Correlation Between Ero Copper and Northern Lights
Can any of the company-specific risk be diversified away by investing in both Ero Copper and Northern Lights at the same time? Although using a correlation coefficient on its own may not help to predict future stock returns, this module helps to understand the diversifiable risk of combining Ero Copper and Northern Lights into the same portfolio, which is an essential part of the fundamental portfolio management process.
By analyzing existing cross correlation between Ero Copper Corp and Northern Lights, you can compare the effects of market volatilities on Ero Copper and Northern Lights and check how they will diversify away market risk if combined in the same portfolio for a given time horizon. You can also utilize pair trading strategies of matching a long position in Ero Copper with a short position of Northern Lights. Check out your portfolio center. Please also check ongoing floating volatility patterns of Ero Copper and Northern Lights.

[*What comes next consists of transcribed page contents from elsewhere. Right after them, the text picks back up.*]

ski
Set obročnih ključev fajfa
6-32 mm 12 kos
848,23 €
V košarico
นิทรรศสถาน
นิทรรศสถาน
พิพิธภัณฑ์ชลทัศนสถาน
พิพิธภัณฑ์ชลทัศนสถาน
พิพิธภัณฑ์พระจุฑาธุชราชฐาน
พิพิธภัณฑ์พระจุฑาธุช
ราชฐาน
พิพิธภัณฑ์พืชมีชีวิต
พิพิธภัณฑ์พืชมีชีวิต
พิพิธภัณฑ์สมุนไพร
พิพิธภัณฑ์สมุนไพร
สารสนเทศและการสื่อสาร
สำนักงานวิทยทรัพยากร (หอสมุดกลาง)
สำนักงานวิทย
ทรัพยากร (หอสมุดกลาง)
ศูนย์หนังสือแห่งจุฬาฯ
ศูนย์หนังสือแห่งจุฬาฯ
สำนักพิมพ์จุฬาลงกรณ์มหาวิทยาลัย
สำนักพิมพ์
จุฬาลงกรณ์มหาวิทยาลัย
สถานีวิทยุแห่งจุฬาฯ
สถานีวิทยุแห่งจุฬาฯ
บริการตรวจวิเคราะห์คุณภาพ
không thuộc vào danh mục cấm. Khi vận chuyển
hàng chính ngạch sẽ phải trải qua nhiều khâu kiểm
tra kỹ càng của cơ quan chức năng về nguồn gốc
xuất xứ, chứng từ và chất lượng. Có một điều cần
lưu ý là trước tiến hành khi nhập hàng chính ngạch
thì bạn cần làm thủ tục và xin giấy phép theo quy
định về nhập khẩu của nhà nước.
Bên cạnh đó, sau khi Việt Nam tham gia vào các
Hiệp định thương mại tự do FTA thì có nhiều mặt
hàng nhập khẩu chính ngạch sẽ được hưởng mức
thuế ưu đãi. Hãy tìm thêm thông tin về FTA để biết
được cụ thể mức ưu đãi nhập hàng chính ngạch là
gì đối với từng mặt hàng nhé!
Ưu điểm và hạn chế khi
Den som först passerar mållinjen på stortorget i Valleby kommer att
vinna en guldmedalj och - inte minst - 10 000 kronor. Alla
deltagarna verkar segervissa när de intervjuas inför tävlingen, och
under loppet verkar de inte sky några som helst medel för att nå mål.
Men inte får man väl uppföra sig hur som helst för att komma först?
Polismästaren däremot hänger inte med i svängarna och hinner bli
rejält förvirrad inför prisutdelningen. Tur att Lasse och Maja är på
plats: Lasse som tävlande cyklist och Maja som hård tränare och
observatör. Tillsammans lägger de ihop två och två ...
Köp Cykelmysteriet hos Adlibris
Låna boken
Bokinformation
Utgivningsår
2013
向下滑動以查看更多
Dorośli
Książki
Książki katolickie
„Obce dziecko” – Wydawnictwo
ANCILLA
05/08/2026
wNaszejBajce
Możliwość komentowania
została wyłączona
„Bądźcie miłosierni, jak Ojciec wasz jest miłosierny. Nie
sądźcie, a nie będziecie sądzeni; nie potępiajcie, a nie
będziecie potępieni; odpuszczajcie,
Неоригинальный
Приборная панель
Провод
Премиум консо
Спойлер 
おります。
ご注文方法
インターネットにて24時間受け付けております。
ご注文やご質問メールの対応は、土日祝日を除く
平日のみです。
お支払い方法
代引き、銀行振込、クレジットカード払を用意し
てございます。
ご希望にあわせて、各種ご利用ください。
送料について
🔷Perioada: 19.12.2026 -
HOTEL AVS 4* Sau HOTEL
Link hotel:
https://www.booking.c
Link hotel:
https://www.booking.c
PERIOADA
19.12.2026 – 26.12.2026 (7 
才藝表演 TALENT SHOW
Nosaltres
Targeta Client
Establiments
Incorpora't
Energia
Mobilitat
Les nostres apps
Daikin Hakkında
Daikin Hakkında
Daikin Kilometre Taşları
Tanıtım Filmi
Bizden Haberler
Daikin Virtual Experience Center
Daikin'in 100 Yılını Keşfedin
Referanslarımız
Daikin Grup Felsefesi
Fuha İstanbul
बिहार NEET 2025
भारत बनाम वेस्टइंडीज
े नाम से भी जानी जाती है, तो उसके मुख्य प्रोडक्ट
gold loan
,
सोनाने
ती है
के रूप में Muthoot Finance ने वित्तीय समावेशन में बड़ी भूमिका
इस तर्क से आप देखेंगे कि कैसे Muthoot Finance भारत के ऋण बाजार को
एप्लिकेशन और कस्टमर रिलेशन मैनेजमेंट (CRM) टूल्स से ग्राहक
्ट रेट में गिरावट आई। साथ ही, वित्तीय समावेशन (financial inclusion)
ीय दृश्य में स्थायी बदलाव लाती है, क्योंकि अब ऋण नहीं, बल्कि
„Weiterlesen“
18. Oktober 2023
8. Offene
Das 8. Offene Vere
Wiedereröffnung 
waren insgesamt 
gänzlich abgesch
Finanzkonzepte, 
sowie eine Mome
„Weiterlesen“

Diversification Opportunities for Ero Copper and Northern Lights
0.5 | Correlation Coefficient |
Very weak diversification
The 3 months correlation between Ero and Northern is 0.5. Overlapping area represents the amount of risk that can be diversified away by holding Ero Copper Corp and Northern Lights in the same portfolio, assuming nothing else is changed. The correlation between historical prices or returns on Northern Lights and Ero Copper is a relative statistical measure of the degree to which these equity instruments tend to move together. The correlation coefficient measures the extent to which returns on Ero Copper Corp are associated (or correlated) with Northern Lights. Values of the correlation coefficient range from -1 to +1, where. The correlation of zero (0) is possible when the price movement of Northern Lights has no effect on the direction of Ero Copper i.e., Ero Copper and Northern Lights go up and down completely randomly.
Pair Corralation between Ero Copper and Northern Lights
Considering the 90-day investment horizon Ero Copper Corp is expected to generate 2.84 times more return on investment than Northern Lights. However, Ero Copper is 2.84 times more volatile than Northern Lights. It trades about 0.02 of its potential returns per unit of risk. Northern Lights is currently generating about -0.09 per unit of risk. If you would invest 1,335 in Ero Copper Corp on December 27, 2024 and sell it today you would earn a total of 4.00 from holding Ero Copper Corp or generate 0.3% return on investment over 90 days.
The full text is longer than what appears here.